## WHAT THE TASK ASKS:
Take the line containing "章观点非本网观点，仅供读者参考。" and every line after it to the end of the material below; reproduce them exactly, without pictures.

## MATERIAL PROVIDED:
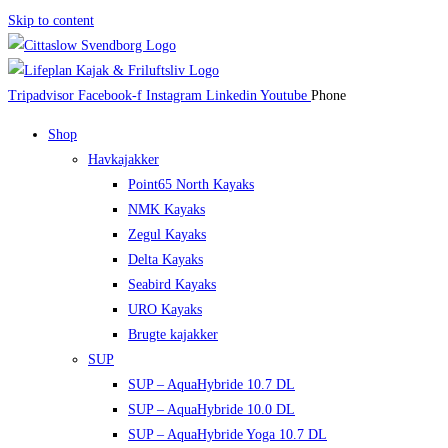
Skip to content
Tripadvisor
Facebook-f
Instagram
Linkedin
Youtube
Phone
Shop
Havkajakker
Point65 North Kayaks
NMK Kayaks
Zegul Kayaks
Delta Kayaks
Seabird Kayaks
URO Kayaks
Brugte kajakker
SUP
SUP – AquaHybride 10.7 DL
SUP – AquaHybride 10.0 DL
SUP – AquaHybride Yoga 10.7 DL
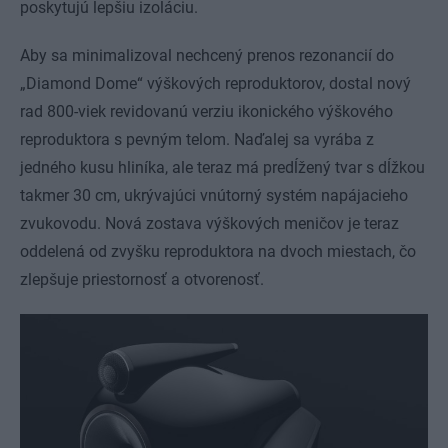
poskytujú lepšiu izoláciu.
Aby sa minimalizoval nechcený prenos rezonancií do
„Diamond Dome“ výškových reproduktorov, dostal nový
rad 800-viek revidovanú verziu ikonického výškového
reproduktora s pevným telom. Naďalej sa vyrába z
jedného kusu hliníka, ale teraz má predĺžený tvar s dĺžkou
takmer 30 cm, ukrývajúci vnútorný systém napájacieho
zvukovodu. Nová zostava výškových meničov je teraz
oddelená od zvyšku reproduktora na dvoch miestach, čo
zlepšuje priestornosť a otvorenosť.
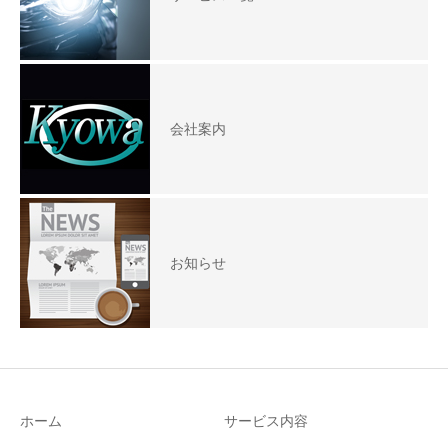
会社案内
お知らせ
ホーム
サービス内容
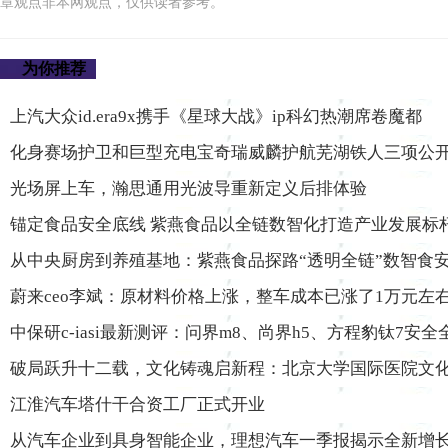
章观点非本网观点，仅供读者参考。
为你推荐
上汽大众id.era9x携手《星球大战》ip科幻热潮席卷魔都
化身赛场护卫和巨型充电宝奇瑞威麟护航芜湖铁人三项公
光场屏上车，瀚思通用光波导重新定义后排体验
锚定食品安全底线 紫燕食品以全链数智化打造产业发展标
从中央厨房到养殖基地：紫燕食品探路“透明全链”数智食
蔚来ceo李斌：原材料价格上涨，整车成本已涨了1万元左
中保研c-iasi最新测评：问界m8、尚界h5、方程豹钛7安全
破局跃升十二载，文化铸魂启新程：北京大学国际医院文
江淮汽车塔什干合资工厂正式开业
从汽车企业到具身智能企业，理想汽车一季报揭示全新增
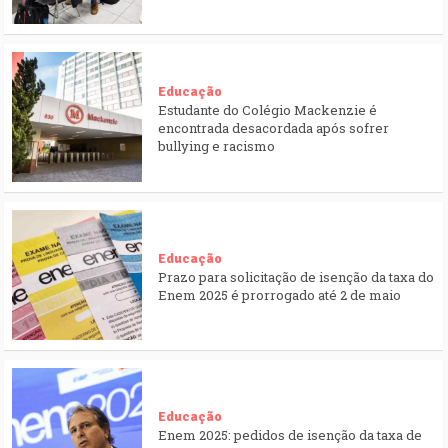
Educação
Estudante do Colégio Mackenzie é
encontrada desacordada após sofrer
bullying e racismo
Educação
Prazo para solicitação de isenção da taxa do
Enem 2025 é prorrogado até 2 de maio
Educação
Enem 2025: pedidos de isenção da taxa de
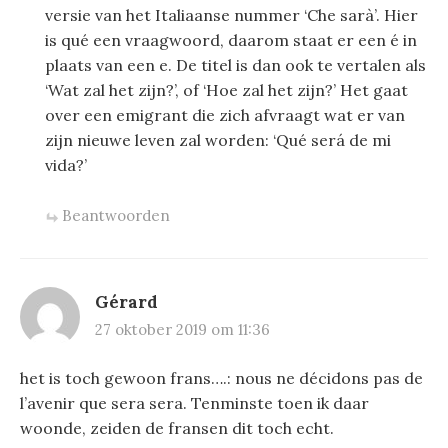
versie van het Italiaanse nummer ‘Che sarà’. Hier
is qué een vraagwoord, daarom staat er een é in
plaats van een e. De titel is dan ook te vertalen als
‘Wat zal het zijn?’, of ‘Hoe zal het zijn?’ Het gaat
over een emigrant die zich afvraagt wat er van
zijn nieuwe leven zal worden: ‘Qué será de mi
vida?’
Beantwoorden
Gérard
27 oktober 2019 om 11:36
het is toch gewoon frans….: nous ne décidons pas de
l’avenir que sera sera. Tenminste toen ik daar
woonde, zeiden de fransen dit toch echt.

## TASK OUTPUT:
章观点非本网观点，仅供读者参考。
为你推荐
上汽大众id.era9x携手《星球大战》ip科幻热潮席卷魔都
化身赛场护卫和巨型充电宝奇瑞威麟护航芜湖铁人三项公
光场屏上车，瀚思通用光波导重新定义后排体验
锚定食品安全底线 紫燕食品以全链数智化打造产业发展标
从中央厨房到养殖基地：紫燕食品探路“透明全链”数智食
蔚来ceo李斌：原材料价格上涨，整车成本已涨了1万元左
中保研c-iasi最新测评：问界m8、尚界h5、方程豹钛7安全
破局跃升十二载，文化铸魂启新程：北京大学国际医院文
江淮汽车塔什干合资工厂正式开业
从汽车企业到具身智能企业，理想汽车一季报揭示全新增
Educação
Estudante do Colégio Mackenzie é
encontrada desacordada após sofrer
bullying e racismo
Educação
Prazo para solicitação de isenção da taxa do
Enem 2025 é prorrogado até 2 de maio
Educação
Enem 2025: pedidos de isenção da taxa de
versie van het Italiaanse nummer ‘Che sarà’. Hier
is qué een vraagwoord, daarom staat er een é in
plaats van een e. De titel is dan ook te vertalen als
‘Wat zal het zijn?’, of ‘Hoe zal het zijn?’ Het gaat
over een emigrant die zich afvraagt wat er van
zijn nieuwe leven zal worden: ‘Qué será de mi
vida?’
Beantwoorden
Gérard
27 oktober 2019 om 11:36
het is toch gewoon frans….: nous ne décidons pas de
l’avenir que sera sera. Tenminste toen ik daar
woonde, zeiden de fransen dit toch echt.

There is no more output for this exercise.